Drop every picture, then transcribe the remaining data exactly.

SUPPLIED RECORDS:
━━━━━━━━━━━━━━━━━━━━━━━━━━━━━━

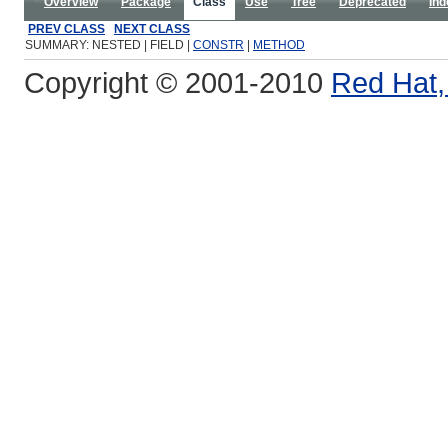
Overview
Package
Class
Use
Tree
Deprecated
Ind
PREV CLASS
NEXT CLASS
SUMMARY: NESTED | FIELD |
CONSTR
|
METHOD
Copyright © 2001-2010
Red Hat, 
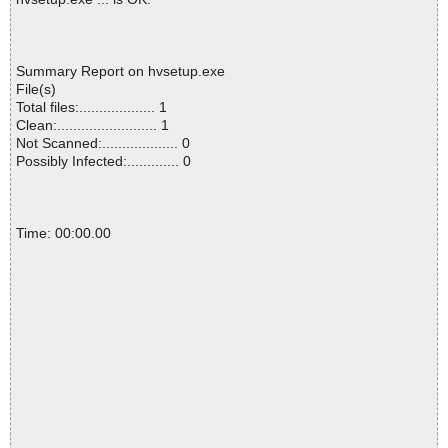
Summary Report on hvsetup.exe
File(s)
Total files:................... 1
Clean:......................... 1
Not Scanned:................... 0
Possibly Infected:............. 0
Time: 00:00.00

━━━━━━━━━━━━━━━━━━━━━━━━━━━━━━

ANSWER FOR THE TASK:
Overview
Package
Class
Use
Tree
Deprecated
Ind
PREV CLASS
NEXT CLASS
SUMMARY: NESTED | FIELD |
CONSTR
|
METHOD
Copyright © 2001-2010
Red Hat, 
Summary Report on hvsetup.exe
File(s)
Total files:................... 1
Clean:......................... 1
Not Scanned:................... 0
Possibly Infected:............. 0
Time: 00:00.00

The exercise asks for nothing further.